Jean-Christophe Debar, directeur de la fondation FARM
La critique est connue : en soutenant leurs agriculteurs, les pays riches augmentent leur production ; ils accroissent leurs exportations et réduisent leurs importations de produits agricoles, au détriment des agriculteurs des pays pauvres, confrontés à une concurrence déloyale. La politique agricole commune (PAC) de l’Union européenne, premier exportateur agricole mondial, est ainsi la cible de violentes attaques, au motif qu’elle aurait des effets nuisibles sur les pays en développement. Mais qu’en est-il en vérité ?
Il est indéniable que la combinaison de prix garantis, de subventions à l’exportation et de fortes protections à l’importation mis en place par la PAC dans les années 1960 a permis à l’Europe de devenir un acteur majeur des marchés internationaux. La hausse de sa production a pesé sur les prix alimentaires mondiaux, au bénéfice des consommateurs des pays importateurs, mais au préjudice des agriculteurs des pays concurrents, ce qui a d’ailleurs contribué au lancement des négociations agricoles multilatérales en 1986.
L’abaissement des prix garantis partiellement compensé par des aides directes, au début des années 1990, puis le découplage de ces aides (c’est-à-dire leur déconnexion du volume produit et de la nature des productions pratiquées) et leur baisse graduelle à partir du milieu des années 2000 ont changé la donne. Selon la plupart des économistes, les paiements directs découplés ont un impact minime sur la production agricole européenne : celle-ci diminuerait peu s’ils étaient supprimés (en revanche, le nombre d’agriculteurs chuterait). Bien entendu, cet impact varie selon les secteurs, d’autant plus que certaines productions continuent de recevoir des aides spécifiques.
Des changements spectaculaires sont également survenus en matière de politique commerciale agricole. Certes, les protections à l’importation communautaires restent élevées. Mais l’Union européenne a complètement ouvert son marché aux exportations des pays les moins avancés et conclu un grand nombre d’accords commerciaux bilatéraux, préférentiels ou réciproques. En outre, elle ne verse plus de subventions à l’exportation, qu’elle s’est d’ailleurs engagée à abolir à l’OMC.

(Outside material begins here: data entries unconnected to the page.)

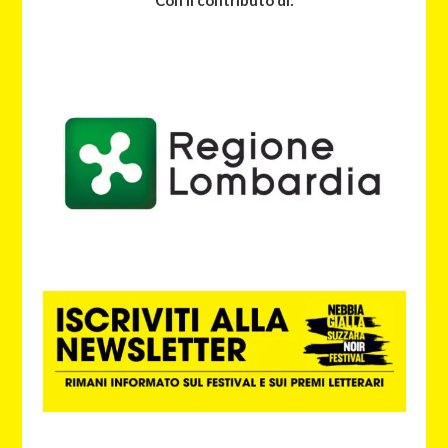
Con il contributo di:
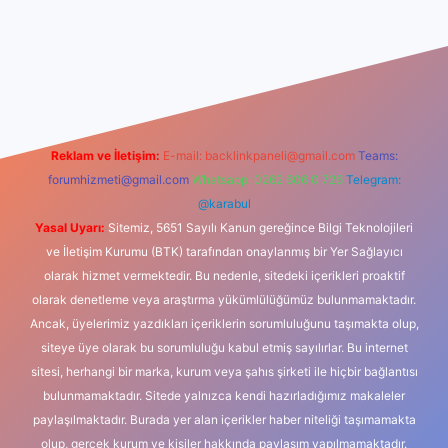
dcasino
Reklam ve İletişim:
E-mail:
backlinkpaneli@gmail.com
Teams:
forumhizmeti@gmail.com
Whatsapp: 0262 606 0 726
Telegram:
@karabul
Yasal Uyarı:
Sitemiz, 5651 Sayılı Kanun gereğince Bilgi Teknolojileri
ve İletişim Kurumu (BTK) tarafından onaylanmış bir Yer Sağlayıcı
olarak hizmet vermektedir. Bu nedenle, sitedeki içerikleri proaktif
olarak denetleme veya araştırma yükümlülüğümüz bulunmamaktadır.
Ancak, üyelerimiz yazdıkları içeriklerin sorumluluğunu taşımakta olup,
siteye üye olarak bu sorumluluğu kabul etmiş sayılırlar. Bu internet
sitesi, herhangi bir marka, kurum veya şahıs şirketi ile hiçbir bağlantısı
bulunmamaktadır. Sitede yalnızca kendi hazırladığımız makaleler
paylaşılmaktadır. Burada yer alan içerikler haber niteliği taşımamakta
olup, gerçek kurum ve kişiler hakkında paylaşım yapılmamaktadır.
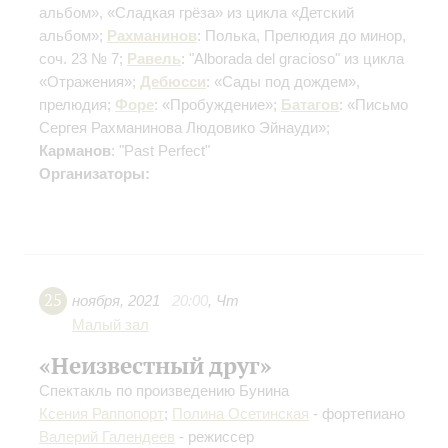
альбом», «Сладкая грёза» из цикла «Детский
альбом»;
Рахманинов
: Полька, Прелюдия до минор,
соч. 23 № 7;
Равель
: "Alborada del gracioso" из цикла
«Отражения»;
Дебюсси
: «Сады под дождем»,
прелюдия;
Форе
: «Пробуждение»;
Батагов
: «Письмо
Сергея Рахманинова Людовико Эйнауди»;
Карманов
: "Past Perfect"
Организаторы:
25
ноября
,
2021
20:00
,
Чт
Малый зал
«Неизвестный друг»
Спектакль по произведению Бунина
Ксения Раппопорт
;
Полина Осетинская
- фортепиано
Валерий Галендеев
- режиссер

Résultat de ces évolutions : en trente ans, selon l’OCDE, le soutien aux agriculteurs européens, incluant à la fois les prix garantis, les paiements directs et les protections aux frontières, a été divisé par deux, en pourcentage de la valeur de la production. Les revenus agricoles, en France notamment, subissent de plein fouet ce désengagement public. Pour les pays pauvres, le premier enjeu n’est plus la réduction des aides dans les pays à haut revenu, même si des problèmes demeurent, mais la montée en puissance des pays émergents et la construction de solides politiques agricoles.